An integral triangle is defined as a triangle whose sides are measurable in whole numbers. Find all integral triangles whose perimeter equals their area.
At first, I thought this would be one of the easier contest math problems but I have only been able to work out a couple of things so far. The area of a triangle and the perimeter can be related by the same variables only using herons formula.
So assuming p to be the semiperimeter we get $\sqrt{p(p-a)(p-b)(p-c)}$ = $2p$.
Now Assuming $p-a$ = $x$, $p-b$ = $y$, $p-c$ = $z$ we get,
$\sqrt{(x+y+z)(xyz)}$= $2(x+y+z)$.
After squaring and simplifying we get, $xyz$ = $4(x+y+z)$.
After this, however, I'm not sure how to go about solving this equation.
Any help would be much appreciated.
Let us start with your equation $xyz = 4(x+y+z)$. However note that you need to first establish $x, y, z $ are indeed integers, or alternately that the perimeter has to be even, before you get here!
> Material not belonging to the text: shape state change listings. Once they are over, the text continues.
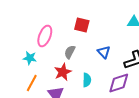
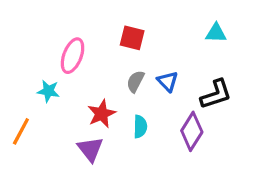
gray semicircle: (70, 52) -> (135, 81), moved
orange line: (32, 83) -> (21, 131), moved
purple diamond: (119, 83) -> (192, 131), turned -40

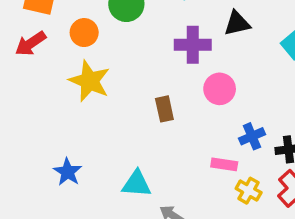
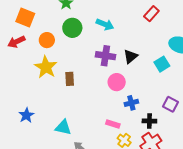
black triangle: (237, 23) -> (131, 56), moved, turned -35
brown rectangle: (164, 109) -> (70, 79), moved
blue cross: (252, 136) -> (131, 103), moved

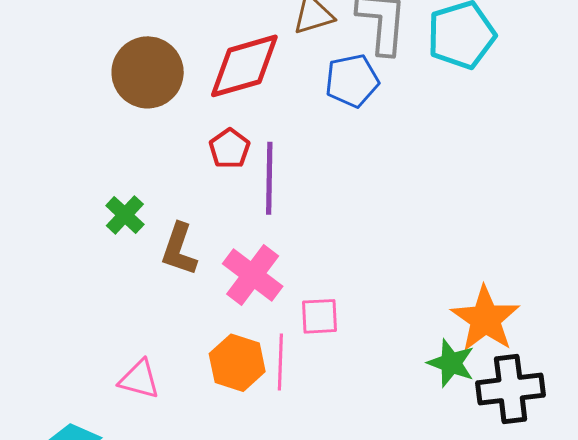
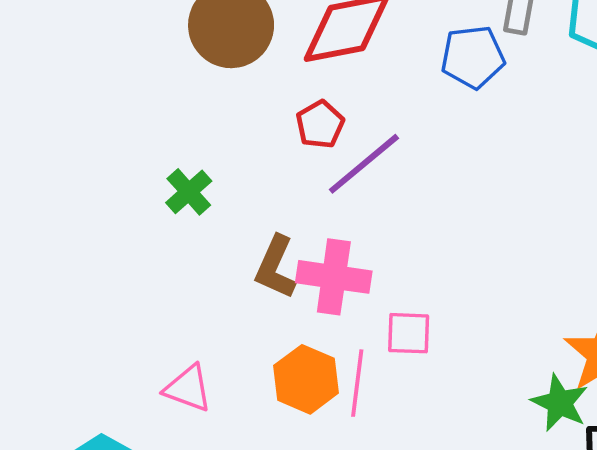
purple line: (269, 178) -> (364, 164), turned 44
brown L-shape: (179, 249) -> (275, 267), moved
pink cross: (253, 275) -> (334, 277), turned -34

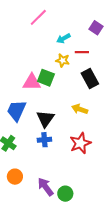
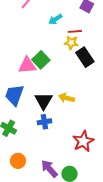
yellow star: (63, 60) -> (71, 43), moved
green square: (46, 78) -> (41, 60), turned 30
yellow arrow: (80, 109) -> (66, 98), moved
red star: (80, 143) -> (83, 141), moved

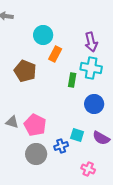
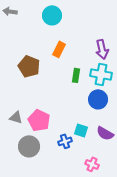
cyan circle: (43, 35) -> (52, 15), moved
purple arrow: (91, 42) -> (102, 49), moved
cyan cross: (91, 68) -> (101, 74), moved
gray circle: (36, 154) -> (29, 146), moved

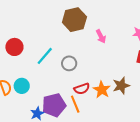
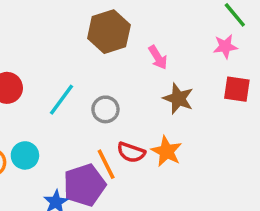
brown star: (121, 86) -> (178, 99), moved, turned -30
red semicircle: (82, 89) -> (131, 152), turned 42
orange line: (75, 104) -> (106, 164), moved

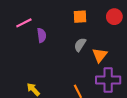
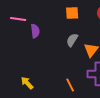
pink line: (24, 23) -> (18, 19), turned 35

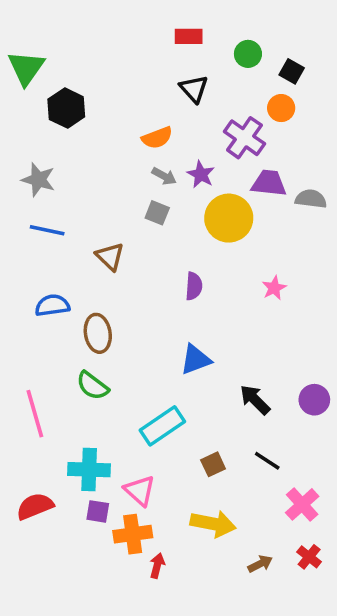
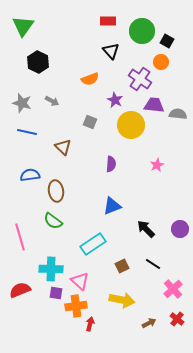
green circle: (248, 54) -> (142, 31), size x1.6
green triangle: (26, 68) -> (23, 26), moved
gray arrow: (164, 176) -> (52, 101), moved

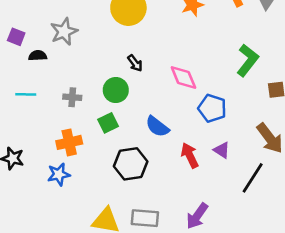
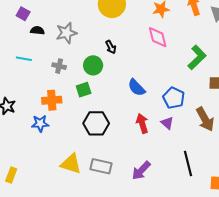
gray star: (64, 32) -> (66, 33), moved
pink diamond: (183, 78) -> (158, 37), moved
blue pentagon: (212, 108) -> (174, 98), moved
blue semicircle: (157, 127) -> (137, 88), moved
black line: (253, 178) -> (188, 164), moved, turned -55

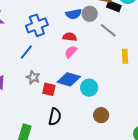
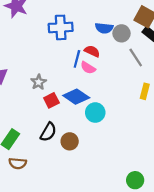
blue line: (26, 52) -> (77, 59), moved, turned -42
pink semicircle: (71, 52) -> (88, 68), turned -120
red square: (49, 89) -> (51, 100), turned 32
brown circle: (101, 115) -> (70, 141), moved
Not hard to do, so leaving that for you.
WLOG let $x \leqslant y \leqslant z$. This gives $xyz = 4(x+y+z) \leqslant 12z \implies xy \leqslant 12 \implies x \in \{1, 2, 3\}$.
Case $x = 1$: Now $yz = 4(y+z +1) \implies (y-4)(z-4)=20$. As $20$ factorises into $(1, 20), (2, 10)$ or $(4, 5)$, correspondingly we get $(y, z) \in \{(5, 24), (6, 14), (8,9) \}$.
Case $x = 2$: Now $2yz = 4(y+z + 1) \implies (y-2)(z-2)=8$, which factorises into $(1, 8)$ or $(2, 4)$ giving $(y, z) \in \{(3, 10), (4, 6)\}$.
Case $x=3$: Now $3yz = 4(y+z+1) \implies (3y-4)(3z-4)=52$, which however by the same process does not give any new integer solution.
Now it remains to translate the solutions got back to $(a, b, c) = (y+z, z+x, x+y)$ to get the five integer triangles you seek.